Since a recent kernel upgrade, we have experienced kernel panics on 4 of our servers, with the backtrace ending in (manually copied from a srceenshot of the panic message):
You can find two screenshots of the kernel panic (from the webinterface of one of the affected servers) at https://imgur.com/7Teb8BV and https://imgur.com/a/eWWcyg1.
The panics usually happen a few hours after boot, but we have seen almost 2 days of stable operation once. For now, we have downgraded all our kernels again to keep our servers stable.
These machines are all running Debian stable with Debian kernels (and all the machines with this setup are affected). The panics started happening when we upgraded from 4.9.130-2 to 4.9.144-3. Some machines got, at the same time, upgraded from 4.19.12-1~bpo9+1 to 4.19.16-1~bpo9+1, which also introduced the same issue.

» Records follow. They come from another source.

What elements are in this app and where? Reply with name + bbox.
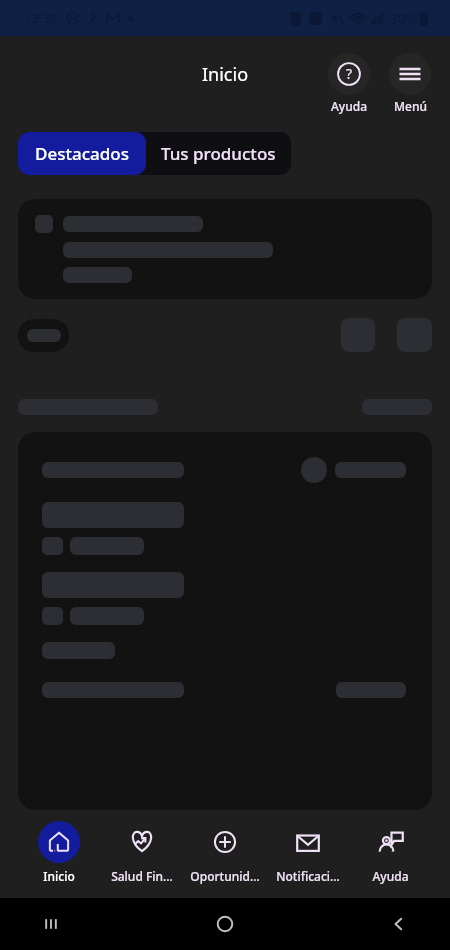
button[interactable] [18,319,69,352]
staticText: Inicio [202,62,249,87]
button[interactable]: Menú [389,53,431,114]
staticText: Tus productos [161,142,276,165]
other: Recents [40,913,62,935]
staticText: Menú [394,98,427,114]
staticText: Ayuda [372,868,409,884]
other: Home [214,913,236,935]
staticText: Salud Fin... [111,868,173,884]
button[interactable]: Destacados [18,132,146,175]
button[interactable]: Salud Fin... [100,810,183,884]
button[interactable]: Oportunid... [183,810,266,884]
staticText: Oportunid... [190,868,260,884]
staticText: Notificaci... [276,868,340,884]
button[interactable]: Ayuda [328,53,370,114]
other: Back [388,913,410,935]
staticText: Ayuda [331,98,368,114]
button[interactable]: Ayuda [349,810,432,884]
staticText: 12:39 [24,9,58,27]
button[interactable]: Inicio [18,810,100,884]
staticText: Inicio [43,868,75,884]
button[interactable]: Notificaci... [266,810,349,884]
button[interactable]: Tus productos [146,132,291,175]
staticText: Destacados [35,142,129,165]
staticText: ? [346,64,353,83]
staticText: 30% [390,9,418,28]
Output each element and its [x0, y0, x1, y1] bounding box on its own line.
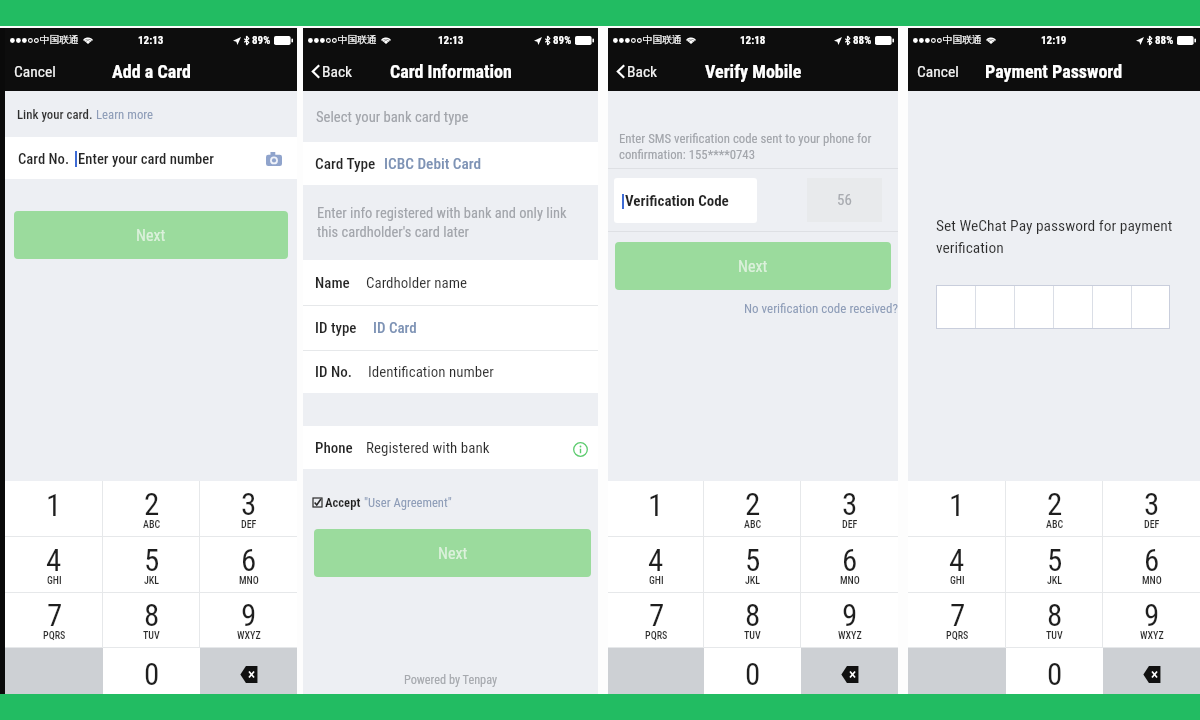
- staticText: 0: [745, 656, 761, 692]
- button[interactable]: 6: [801, 537, 898, 592]
- button[interactable]: 1: [5, 481, 103, 536]
- button[interactable]: 8: [103, 593, 200, 647]
- staticText: Cancel: [917, 63, 959, 81]
- button[interactable]: Delete: [1103, 648, 1200, 694]
- staticText: Enter your card number: [78, 150, 215, 167]
- staticText: 中国联通: [643, 34, 682, 46]
- button[interactable]: Verification Code: [614, 178, 757, 223]
- staticText: PQRS: [946, 630, 969, 642]
- staticText: WXYZ: [1140, 630, 1164, 642]
- button[interactable]: 5: [1006, 537, 1103, 592]
- button[interactable]: 4: [5, 537, 103, 592]
- button[interactable]: Next: [615, 242, 891, 290]
- staticText: Verify Mobile: [705, 61, 802, 82]
- button[interactable]: 0: [1006, 648, 1103, 694]
- staticText: 4: [46, 542, 62, 578]
- button[interactable]: Delete: [801, 648, 898, 694]
- staticText: 7: [47, 597, 63, 633]
- button[interactable]: 3: [1103, 481, 1200, 536]
- button[interactable]: 1: [608, 481, 704, 536]
- button[interactable]: 0: [704, 648, 801, 694]
- staticText: PQRS: [43, 630, 66, 642]
- button[interactable]: Cancel: [5, 52, 66, 91]
- button[interactable]: 9: [200, 593, 297, 647]
- staticText: DEF: [842, 519, 858, 531]
- staticText: 12:19: [1041, 34, 1067, 47]
- button[interactable]: 5: [103, 537, 200, 592]
- staticText: Registered with bank: [366, 439, 490, 457]
- button[interactable]: Name: [303, 260, 598, 305]
- staticText: Learn more: [96, 107, 154, 122]
- staticText: Accept: [325, 495, 361, 510]
- button[interactable]: Cancel: [908, 52, 969, 91]
- staticText: Set WeChat Pay password for payment veri…: [936, 217, 1173, 257]
- button[interactable]: Card Type: [303, 142, 598, 185]
- staticText: 12:13: [138, 34, 164, 47]
- staticText: 9: [241, 597, 257, 633]
- staticText: JKL: [1047, 575, 1063, 587]
- staticText: ICBC Debit Card: [384, 155, 482, 173]
- button[interactable]: 7: [908, 593, 1006, 647]
- staticText: 中国联通: [40, 34, 79, 46]
- staticText: Verification Code: [625, 192, 729, 210]
- staticText: 88%: [1155, 34, 1174, 47]
- button[interactable]: Phone: [303, 426, 598, 469]
- staticText: 中国联通: [338, 34, 377, 46]
- button[interactable]: Password entry: [936, 285, 1170, 329]
- staticText: 4: [648, 542, 664, 578]
- button[interactable]: Back: [303, 52, 363, 91]
- button[interactable]: 2: [704, 481, 801, 536]
- button[interactable]: ID No.: [303, 351, 598, 393]
- button[interactable]: No verification code received?: [744, 301, 898, 316]
- staticText: Powered by Tenpay: [303, 673, 598, 687]
- button[interactable]: 3: [200, 481, 297, 536]
- button[interactable]: ID type: [303, 306, 598, 350]
- staticText: Cardholder name: [366, 274, 468, 292]
- staticText: DEF: [241, 519, 257, 531]
- button[interactable]: 6: [200, 537, 297, 592]
- staticText: GHI: [950, 575, 965, 587]
- button[interactable]: 4: [908, 537, 1006, 592]
- staticText: Link your card.: [17, 107, 93, 122]
- button[interactable]: Back: [608, 52, 668, 91]
- staticText: 9: [842, 597, 858, 633]
- button[interactable]: 9: [1103, 593, 1200, 647]
- button[interactable]: 2: [103, 481, 200, 536]
- button[interactable]: Next: [14, 211, 288, 259]
- button[interactable]: 7: [608, 593, 704, 647]
- staticText: DEF: [1144, 519, 1160, 531]
- button[interactable]: Accept agreement: [313, 495, 452, 510]
- staticText: Phone: [315, 439, 353, 457]
- button[interactable]: 4: [608, 537, 704, 592]
- staticText: ID Card: [373, 319, 417, 337]
- button[interactable]: 7: [5, 593, 103, 647]
- staticText: 0: [1047, 656, 1063, 692]
- button[interactable]: 8: [704, 593, 801, 647]
- button[interactable]: 8: [1006, 593, 1103, 647]
- button[interactable]: Next: [314, 529, 591, 577]
- staticText: Select your bank card type: [316, 108, 469, 125]
- button[interactable]: 3: [801, 481, 898, 536]
- button[interactable]: 6: [1103, 537, 1200, 592]
- staticText: GHI: [47, 575, 62, 587]
- staticText: GHI: [649, 575, 664, 587]
- button[interactable]: Delete: [200, 648, 297, 694]
- staticText: MNO: [840, 575, 860, 587]
- button[interactable]: 56: [807, 178, 882, 222]
- button[interactable]: 5: [704, 537, 801, 592]
- other: Scan card: [266, 152, 282, 166]
- button[interactable]: 1: [908, 481, 1006, 536]
- button[interactable]: 0: [103, 648, 200, 694]
- staticText: ID type: [315, 319, 357, 337]
- button[interactable]: 9: [801, 593, 898, 647]
- button[interactable]: Card No.: [5, 137, 297, 179]
- button[interactable]: 2: [1006, 481, 1103, 536]
- staticText: Identification number: [368, 363, 494, 381]
- staticText: 1: [949, 487, 965, 523]
- staticText: 2: [1047, 486, 1063, 522]
- staticText: 1: [648, 487, 664, 523]
- staticText: JKL: [144, 575, 160, 587]
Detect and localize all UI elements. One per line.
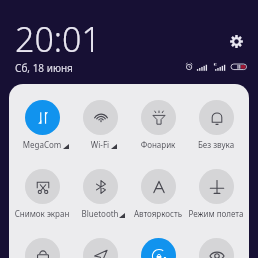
staticText: Автояркость [113,208,203,219]
button[interactable]: Фонарик [129,100,187,158]
button[interactable]: Tile [129,238,187,258]
button[interactable]: Снимок экран [13,169,71,227]
staticText: Снимок экран [9,208,87,219]
button[interactable]: Tile [187,238,245,258]
button[interactable]: Автояркость [129,169,187,227]
button[interactable]: Без звука [187,100,245,158]
staticText: Bluetooth [55,208,145,219]
button[interactable]: MegaCom [13,100,71,158]
button[interactable]: Tile [13,238,71,258]
button[interactable]: Bluetooth [71,169,129,227]
staticText: Wi-Fi [55,139,145,150]
button[interactable]: Settings [226,31,247,52]
staticText: Фонарик [113,139,203,150]
button[interactable]: Tile [71,238,129,258]
staticText: Режим полета [171,208,249,219]
staticText: Сб, 18 июня [15,61,73,75]
staticText: Без звука [171,139,249,150]
staticText: MegaCom [9,139,87,150]
button[interactable]: Wi-Fi [71,100,129,158]
staticText: 20:01 [15,16,101,62]
button[interactable]: Режим полета [187,169,245,227]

The changelog for 4.9.135 includes "ipv6: frags: rewrite ip6_expire_frag_queue()", so that'd be my first guess -- but I really have no idea.
Someone now also ran into this issue on Ubuntu: https://bugs.launchpad.net/ubuntu/+source/linux-signed/+bug/1824687
Created attachment 282563 [details]
5 kernel stack traces from 4 servers exhibiting the issue
I have had this crash, with the ip6_expire_frag_queue stack trace, more than 18 times since 2019-04-16 on more than 10 different servers in 8 different countries. There have been some more crashes, but from these ones the panic dump managed to go out to a remote syslog server where it's easy to grep. Crash count by kernel version; these are on both Ubuntu 14.04 trusty and 16.04 xenial:
2 crashes: 4.4.0-144-generic #170~14.04.1-Ubuntu
8 crashes: 4.4.0-145-generic #171-Ubuntu
8 crashes: 4.4.0-146-generic #172-Ubuntu
Downgrading to 4.4.0-143 now, as that build does not have the "ipv6: frags: rewrite ip6_expire_frag_queue()" change; it first appears in 4.4.0-144-generic image. I think by tomorrow it's clear whether that kernel is stable as we're now having multiple crashes per day (last crash 50 minutes ago).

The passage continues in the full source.